レバレジーズは5月26日、同社が運営するエッセンシャルワーカー向けキャリア支援サービス「レバジョブ」が実施した「ブルーカラー職の将来キャリアに関する実態調査」の結果を発表した。現在ブルーカラー職に従事する724人のうち、約4割が60歳以降も現在の職種で「働き続けられると思う」と回答した一方、今後のキャリアへの不安では「加齢に伴う体力・健康への不安」が最多となった。
60歳以降も現在の職種で働き続けられると思うかを聞いたところ、「働き続けられると思う」は39.8%となり、「働き続けられないと思う」の24.7%を上回った。年代別では、50代の「働き続けられる」と考える割合が43.8%で、全年代の中で最も高かった。
今後のキャリアに関する考え方では、全体の50.8%が「今の会社を続けたい」と回答した。年代別では、20代が36.6%だったのに対し、50代では63.0%に達しており、年代が上がるにつれて現在の職場での継続を希望する傾向がみられたという。
一方、今後のキャリアについて不安に感じることを聞いたところ、「加齢に伴う体力・健康への不安」が35.2%で最多となった。次いで「会社の将来性」が26.8%、「収入が安定しない」が19.8%となり、長く働き続けたい意向がある一方で、年齢を重ねた際の働き方や健康面に不安を抱える人も多いとしている。
60歳以降も働き続けるために必要な環境については、「60歳以上のベテランが活躍している実績」が38.5%で最も多く、「週3日勤務や短時間勤務などの柔軟なシフト制」が37.8%で続いた。実際に長く働いている人の存在や、年齢・体力の変化に応じて働き方を調整できる環境が、長期就業において重要な要素になっているという。
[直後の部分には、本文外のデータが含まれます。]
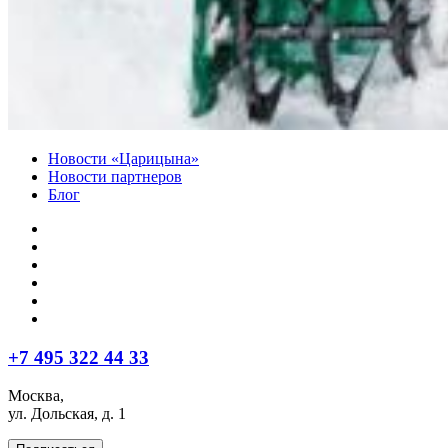
Новости «Царицына»
Новости партнеров
Блог
+7 495 322 44 33
Москва,
ул. Дольская, д. 1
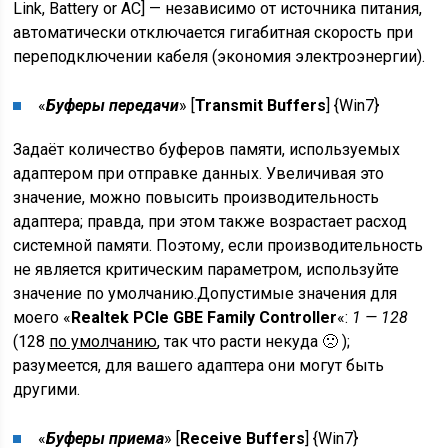
Link, Battery or AC] — независимо от источника питания,
автоматически отключается гигабитная скорость при
переподключении кабеля (экономия электроэнергии).
«
Буферы передачи
» [
Transmit Buffers
] {
Win7
}
Задаёт количество буферов памяти, используемых
адаптером при отправке данных. Увеличивая это
значение, можно повысить производительность
адаптера; правда, при этом также возрастает расход
системной памяти. Поэтому, если производительность
не является критическим параметром, используйте
значение по умолчанию.Допустимые значения для
моего «
Realtek PCIe GBE Family Controller
«:
1 — 128
(128
по умолчанию
, так что расти некуда 🙁 );
разумеется, для вашего адаптера они могут быть
другими.
«
Буферы приема
» [
Receive Buffers
] {
Win7
}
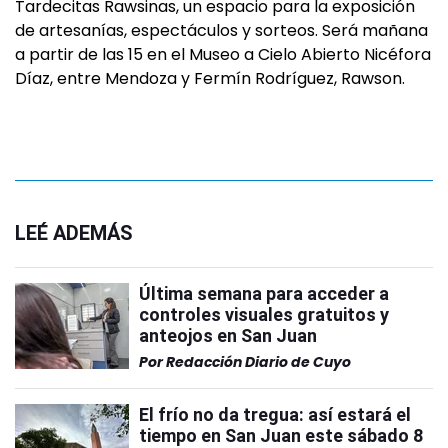
Tardecitas Rawsinas, un espacio para la exposición
de artesanías, espectáculos y sorteos. Será mañana
a partir de las 15 en el Museo a Cielo Abierto Nicéfora
Díaz, entre Mendoza y Fermín Rodríguez, Rawson.
LEÉ ADEMÁS
Última semana para acceder a
controles visuales gratuitos y
anteojos en San Juan
Por
Redacción Diario de Cuyo
El frío no da tregua: así estará el
tiempo en San Juan este sábado 8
レバジョブ事業責任者の森山氏は、60歳以上が働きながら年金を受け取りやすくなるなど、長期就業を後押しする制度整備が進む一方で、物流・建設・製造などの現場では慢性的な人手不足に加え、就業者の高齢化も進んでいると指摘。企業には、年齢やライフステージに応じて無理なく働ける環境づくりや、経験を活かせる役割設計が求められているとしている。
同調査は2026年3月24日~3月31日にインターネットで実施した。調査対象は現在ブルーカラー職に従事している人で、有効回答数は724人。ブルーカラー職種として働いている業界は「製造業」が45.4%、「建設業」と「物流・運輸」がそれぞれ20.6%で上位を占めている。